Zeug met koorts

ELISA, PCR, Next-generation sequencing; er is tegenwoordig een heel scala aan onderzoeksmethoden beschikbaar voor de dierenarts om te helpen tot een diagnose te komen. De opkomst van deze methoden heeft echter simpelere opties zoals een thermometer niet overbodig gemaakt. Bij een zeug die niet vreet in de kraamstal, of een die net verworpen heeft, is het van belang om te weten of zij koorts heeft. Lang niet iedereen kijkt hier naar, vaak omdat ze op het moment dat ze het zien geen thermometer bij de hand hebben. Zij die het wel doen, zullen zich waarschijnlijk vaak genoeg de vraag stellen: “is dit nou koorts, of niet?”. Dat de lichaamstemperatuur iets oploopt tijdens het werpen, en dat een lacterende zeug een hogere temperatuur heeft dan een dragende, is wel bekend. Maar ook gedurende de dag fluctueert de lichaamstemperatuur wat. In de ochtend is deze mogelijk 0,5°C lager dan in de middag of avond.
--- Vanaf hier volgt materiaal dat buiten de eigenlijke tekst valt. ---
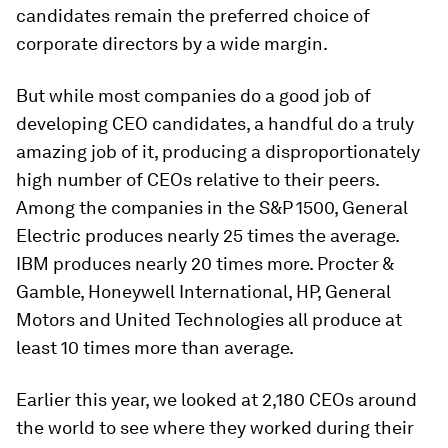
candidates remain the preferred choice of
corporate directors by a wide margin.
But while most companies do a good job of
developing CEO candidates, a handful do a truly
amazing job of it, producing a disproportionately
high number of CEOs relative to their peers.
Among the companies in the S&P 1500, General
Electric produces nearly 25 times the average.
IBM produces nearly 20 times more. Procter &
Gamble, Honeywell International, HP, General
Motors and United Technologies all produce at
least 10 times more than average.
Earlier this year, we looked at 2,180 CEOs around
the world to see where they worked during their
Daarom geven we hier nog even een overzicht van welke lichaamstemperatuur normaal is op elk moment van de cyclus.
Zeug |
Normale lichaamstemperatuur (in °C, ±0,3) |
Dragend |
38,7 |
24u voor werpen |
38,7 |
12u voor werpen |
38,9 |
6u voor werpen |
39,0 |
Bij geboorte van eerste big |
39,4 |
12u na werpen |
39,7 |
24u na werpen |
40,0 |
1 week na werpen tot spenen |
39,3 |
1 dag na spenen |
38,6 |
Koorts is een verhoging van de lichaamstemperatuur als verdedigingsmechanisme tegen infectieziekten zoals bijvoorbeeld griep. Het afweersysteem van zeugen werkt, net als dat van ons, beter tegen bacteriën en virussen bij een hogere lichaamstemperatuur. Het is ook mogelijk dat de lichaamstemperatuur stijgt doordat een zeug haar geproduceerde warmte niet kwijt kan, bijvoorbeeld op warme zomerdagen.
Dan spreken we van hittestress. Zeugen in de kraamstal, rondom werpen tot spenen, hebben vaak een hogere lichaamstemperatuur doordat er meer warmte vrijkomt bij de melkproductie, terwijl zij tegelijkertijd minder snel afkoelen in de warmere omgeving.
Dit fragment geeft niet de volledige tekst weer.